Task requirements:
Give back exactly the stretch of data below from the line holding "precedente navigazione." through the line holding "rappresentato dalla presenza", both ends included, and leave the remaining lines out.
*** Begin section ***
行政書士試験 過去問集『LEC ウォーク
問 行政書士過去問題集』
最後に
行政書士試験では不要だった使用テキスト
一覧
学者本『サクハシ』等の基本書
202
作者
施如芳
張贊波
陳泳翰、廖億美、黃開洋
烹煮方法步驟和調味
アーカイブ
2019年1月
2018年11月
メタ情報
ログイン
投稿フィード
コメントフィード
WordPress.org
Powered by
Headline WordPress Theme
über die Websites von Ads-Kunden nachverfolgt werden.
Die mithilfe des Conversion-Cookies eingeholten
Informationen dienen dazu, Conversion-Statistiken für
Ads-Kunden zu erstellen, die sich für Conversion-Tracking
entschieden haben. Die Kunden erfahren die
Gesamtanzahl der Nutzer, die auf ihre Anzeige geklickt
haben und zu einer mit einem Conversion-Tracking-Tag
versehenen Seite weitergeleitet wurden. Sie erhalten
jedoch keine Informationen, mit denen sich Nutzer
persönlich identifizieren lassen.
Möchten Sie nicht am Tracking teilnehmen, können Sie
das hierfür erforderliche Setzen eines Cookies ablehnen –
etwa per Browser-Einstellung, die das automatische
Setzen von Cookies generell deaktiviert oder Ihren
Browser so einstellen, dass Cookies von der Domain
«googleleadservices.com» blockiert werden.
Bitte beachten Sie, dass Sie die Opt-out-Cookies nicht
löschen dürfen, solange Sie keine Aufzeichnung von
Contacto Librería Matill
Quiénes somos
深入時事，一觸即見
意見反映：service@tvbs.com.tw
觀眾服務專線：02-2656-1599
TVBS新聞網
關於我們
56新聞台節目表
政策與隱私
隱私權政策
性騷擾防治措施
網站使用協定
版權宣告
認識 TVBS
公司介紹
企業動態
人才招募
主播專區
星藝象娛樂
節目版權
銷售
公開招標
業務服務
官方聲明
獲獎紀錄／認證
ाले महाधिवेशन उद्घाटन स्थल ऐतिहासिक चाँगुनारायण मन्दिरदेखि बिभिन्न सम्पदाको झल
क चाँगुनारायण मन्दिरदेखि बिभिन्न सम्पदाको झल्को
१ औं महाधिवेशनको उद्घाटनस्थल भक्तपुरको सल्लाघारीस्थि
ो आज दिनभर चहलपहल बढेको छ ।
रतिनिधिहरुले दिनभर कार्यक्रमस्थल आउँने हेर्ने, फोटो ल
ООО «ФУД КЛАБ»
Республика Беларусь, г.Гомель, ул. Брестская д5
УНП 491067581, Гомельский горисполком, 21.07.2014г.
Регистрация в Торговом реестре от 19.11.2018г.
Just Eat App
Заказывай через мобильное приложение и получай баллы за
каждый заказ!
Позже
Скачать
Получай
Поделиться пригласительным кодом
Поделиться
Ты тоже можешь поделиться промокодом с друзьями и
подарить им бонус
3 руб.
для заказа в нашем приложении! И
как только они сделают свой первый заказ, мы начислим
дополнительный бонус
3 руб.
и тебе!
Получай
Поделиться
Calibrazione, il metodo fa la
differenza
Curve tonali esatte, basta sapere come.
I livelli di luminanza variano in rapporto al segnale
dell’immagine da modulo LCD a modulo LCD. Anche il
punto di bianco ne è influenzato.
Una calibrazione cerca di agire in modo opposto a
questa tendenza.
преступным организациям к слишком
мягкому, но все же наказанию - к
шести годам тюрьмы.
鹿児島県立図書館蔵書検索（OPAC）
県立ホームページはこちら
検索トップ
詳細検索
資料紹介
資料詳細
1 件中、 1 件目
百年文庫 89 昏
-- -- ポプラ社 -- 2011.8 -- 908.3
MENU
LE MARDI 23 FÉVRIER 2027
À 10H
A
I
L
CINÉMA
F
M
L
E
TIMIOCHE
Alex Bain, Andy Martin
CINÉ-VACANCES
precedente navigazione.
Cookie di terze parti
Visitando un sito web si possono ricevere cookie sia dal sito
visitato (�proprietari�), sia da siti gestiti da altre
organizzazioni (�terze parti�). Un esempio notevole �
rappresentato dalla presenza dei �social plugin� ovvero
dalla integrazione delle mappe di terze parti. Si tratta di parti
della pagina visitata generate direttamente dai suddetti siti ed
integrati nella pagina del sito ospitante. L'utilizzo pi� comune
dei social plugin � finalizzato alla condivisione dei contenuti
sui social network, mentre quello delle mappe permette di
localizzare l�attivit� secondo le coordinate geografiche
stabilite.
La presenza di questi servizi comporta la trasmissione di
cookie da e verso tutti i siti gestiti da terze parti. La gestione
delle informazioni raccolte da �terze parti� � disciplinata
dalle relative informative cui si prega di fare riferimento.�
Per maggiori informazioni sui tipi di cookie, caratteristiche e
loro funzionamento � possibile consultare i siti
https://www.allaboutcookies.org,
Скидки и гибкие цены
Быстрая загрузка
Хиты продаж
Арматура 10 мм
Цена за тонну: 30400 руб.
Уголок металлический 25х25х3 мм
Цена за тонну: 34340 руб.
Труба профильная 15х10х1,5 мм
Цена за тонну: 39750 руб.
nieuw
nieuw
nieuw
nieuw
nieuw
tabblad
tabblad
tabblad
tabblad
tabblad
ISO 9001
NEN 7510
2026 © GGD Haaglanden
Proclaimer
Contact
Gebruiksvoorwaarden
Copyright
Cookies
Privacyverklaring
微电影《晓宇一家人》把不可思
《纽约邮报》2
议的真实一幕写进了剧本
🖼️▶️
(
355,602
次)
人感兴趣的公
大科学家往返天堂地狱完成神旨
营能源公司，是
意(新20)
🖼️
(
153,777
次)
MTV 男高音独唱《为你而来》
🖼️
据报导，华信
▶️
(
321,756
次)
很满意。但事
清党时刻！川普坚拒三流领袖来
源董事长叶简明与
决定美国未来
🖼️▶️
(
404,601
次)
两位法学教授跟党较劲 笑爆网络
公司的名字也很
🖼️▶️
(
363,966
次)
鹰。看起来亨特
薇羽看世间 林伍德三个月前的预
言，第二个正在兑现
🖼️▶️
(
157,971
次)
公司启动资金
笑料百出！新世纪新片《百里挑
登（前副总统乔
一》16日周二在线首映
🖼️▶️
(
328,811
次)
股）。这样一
*** End section ***
Completed task:
precedente navigazione.
Cookie di terze parti
Visitando un sito web si possono ricevere cookie sia dal sito
visitato (�proprietari�), sia da siti gestiti da altre
organizzazioni (�terze parti�). Un esempio notevole �
rappresentato dalla presenza dei �social plugin� ovvero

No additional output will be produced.